A Comparative Study of α-Dystroglycan Glycosylation in Dystroglycanopathies Suggests that the Hypoglycosylation of α-Dystroglycan Does Not Consistently Correlate with Clinical Severity


Cecilia Jimenez-Mallebrera, PhD, BSc, Dubowitz Neuromuscular Centre, Institute of Child Health and Great Ormond Street Hospital for Children, UCL, London, UK. (E-mail: c.jimenez@imperial.ac.uk)

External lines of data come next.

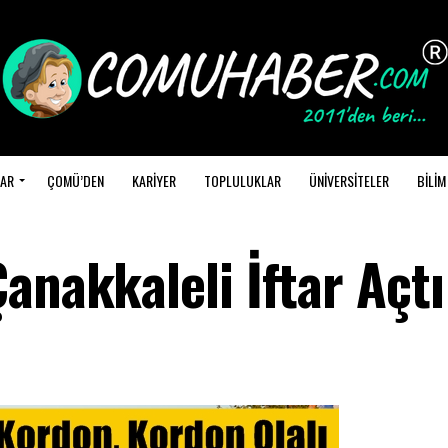
AR
ÇOMÜ’DEN
KARİYER
TOPLULUKLAR
ÜNİVERSİTELER
BİLİM
anakkaleli İftar Açtı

Hypoglycosylation of α-dystroglycan underpins a subgroup of muscular dystrophies ranging from congenital onset of weakness, severe brain malformations and death in the perinatal period to mild weakness in adulthood without brain involvement. Mutations in six genes have been identified in a proportion of patients. POMT1, POMT2 and POMGnT1 encode for glycosyltransferases involved in the mannosylation of α-dystroglycan but the function of fukutin, FKRP and LARGE is less clear. The pathological hallmark is reduced immunolabeling of skeletal muscle with antibodies recognizing glycosylated epitopes on α-dystroglycan. If the common pathway of these conditions is the hypoglycosyation of α-dystroglycan, one would expect a correlation between clinical severity and the extent of hypoglycosylation. By studying 24 patients with mutations in these genes, we found a good correlation between reduced α-dystroglycan staining and clinical course in patients with mutations in POMT1, POMT2 and POMGnT1. However, this was not always the case in patients with defects in fukutin and FKRP, as we identified patients with mild limb–girdle phenotypes without brain involvement with profound depletion of α-dystroglycan. These data indicate that it is not always possible to correlate clinical course and α-dystroglycan labeling and suggest that there might be differences in α-dystroglycan processing in these disorders.